Машина помчалась, как бы втягивая под радиатор золотистую в лучах прожекторов дорогу. Задул боковой ветер, неся струи поземки; точно вереницы белых мышей перебегали дорогу. Мы молчали, завороженные стремительным движением сквозь ночь. Поднялись на какой-то перевал, спустились в темную долину. Часа через полтора дорога кончилась. Водитель крутнул руль и осторожно съехал на времянку среди болотных кочек. Строители дороги проделали первую колею, забрасывая вдоль будущей трассы технику и рабочих. Потом мы покатили в извилистой, ослепительно сверкающей стеклянной галерее. Сначала я даже не понял, что это такое. Оказалось, обындевевшие ветви и стволы деревьев таежного ручья. За каждым поворотом русла возникали фантастические, как бы светившиеся из-внутри, арки, колонны, баллюстрады…
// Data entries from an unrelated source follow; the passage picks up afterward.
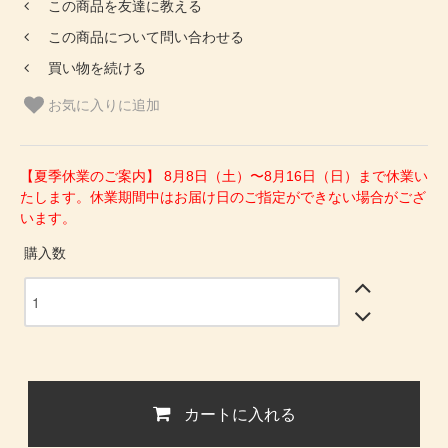
この商品を友達に教える
この商品について問い合わせる
買い物を続ける
お気に入りに追加
【夏季休業のご案内】 8月8日（土）〜8月16日（日）まで休業い
たします。休業期間中はお届け日のご指定ができない場合がござ
います。
購入数
カートに入れる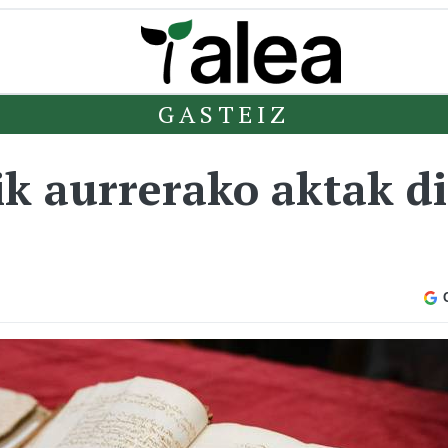
GASTEIZ
ik aurrerako aktak di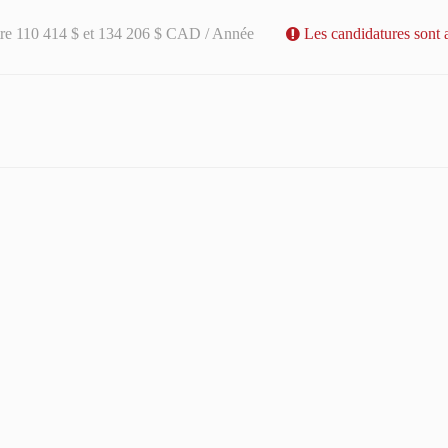
tre 110 414 $ et 134 206 $ CAD / Année
Les candidatures sont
Я сидел в кабине немного боком, иначе не помещался, и мне было видно, какой почти детской радостью светятся глаза Филимонова. Оказывается, он был не чужд ни романтике, ни красоте природы… когда нечего было делать. Говорить же с ним о посторонних вещах, когда он был обложен накладными, сметами, описями, было опасно, мог ответить грубостью, просто прогнать. Только со мной он еще сдерживал себя, понимал, что у меня тоже дело, но и я сам, узнав его, старался не попадаться ему под горячую руку.
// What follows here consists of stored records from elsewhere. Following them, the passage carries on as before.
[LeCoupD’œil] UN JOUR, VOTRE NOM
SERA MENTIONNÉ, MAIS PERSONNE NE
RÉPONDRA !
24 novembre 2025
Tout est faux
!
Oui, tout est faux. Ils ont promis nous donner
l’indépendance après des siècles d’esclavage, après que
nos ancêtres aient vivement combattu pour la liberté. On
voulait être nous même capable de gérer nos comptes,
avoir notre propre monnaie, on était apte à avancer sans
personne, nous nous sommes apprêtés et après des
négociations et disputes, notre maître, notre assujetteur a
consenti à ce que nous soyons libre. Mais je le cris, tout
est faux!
Водитель, крупный, сильный человек, не поворачиваясь к нам, бесцветным голосом сказал:

— Говорите о чем-нибудь, а то и вы заснете, и я за рулем засну. Бывало такое. О чем-нибудь, лишь бы говорили…

Филимонов повернулся, видимо, внимательно посмотрел на водителя, опять стал следить за сверкающими выхваченными светом фар из черноты ночи деревьями.

— Знаешь, — сказал он, хоть и не глядя на меня, но явно обращаясь ко мне, — была у меня девушка…

Водитель неожиданно резко затормозил, и мы с Филимоновым ткнулись шапками в ветровое стекло.

— Ты что? — спросил Филимонов, поправляя шапку и взглядывая на водителя.

— Судорога… — лишь бы что-то сказать, промолвил водитель,видимо, как и я, пораженный филимоновским вступлением.

— Останови машину, да пойди промнись, — сказал Филимонов, — так мы рожи себе в кровь поразбиваем.

— Прошло уже… — пробормотал водитель.

— Да, так вот, была у меня одна девушка… — продолжал Филимонов.

Водитель опять притормозил.

— Ты что, издеваешься, что ли? — опросил Филимонов совершенно серьезным тоном.

— Бугор… — смущенно пробормотал водитель.

— До сих пор и бугры были, и кочки, так ведь нормально ехали. Пойди промнись…

— Дороги-то нет… — нехотя сказал водитель. — Разве это дорога?

— Да… Девушка, понимаешь… Такая дивчина, скажу тебе, — помолчав, проговорил Филимонов, — с косами, Ниной звали…

Филимонов надолго затих.

— Померла, что ли? — не выдержал водитель.

Филимонов не ответил, каким-то странным, надтреснутым голосом продолжал:

— Воевали в одном отряде, в двадцать девятом году, басмаческую шайку ловили. В Ферганской долине. Стреляла не хуже меня, в седле держалась по-кавалерийски, а сама была тоненькой, легонькой… — Филимонов опять замолк.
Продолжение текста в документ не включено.